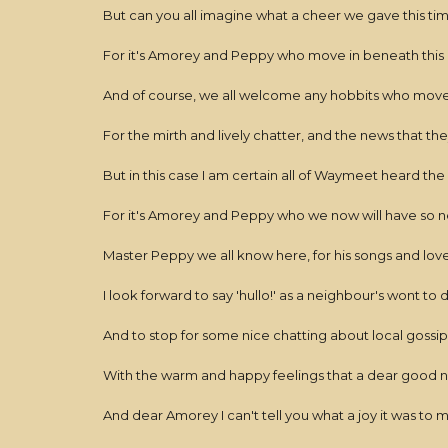
But can you all imagine what a cheer we gave this ti
For it's Amorey and Peppy who move in beneath this 
And of course, we all welcome any hobbits who move
For the mirth and lively chatter, and the news that they
But in this case I am certain all of Waymeet heard th
For it's Amorey and Peppy who we now will have so n
Master Peppy we all know here, for his songs and love
I look forward to say 'hullo!' as a neighbour's wont to 
And to stop for some nice chatting about local gossip
With the warm and happy feelings that a dear good 
And dear Amorey I can't tell you what a joy it was to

AIM OF THE EXERCISE: Lines from the one containing "I look forward" through the final line of the entries are the only ones to print, and each must match exactly.

RESULT:
I look forward to say 'hullo!' as a neighbour's wont to 
And to stop for some nice chatting about local gossip
With the warm and happy feelings that a dear good 
And dear Amorey I can't tell you what a joy it was to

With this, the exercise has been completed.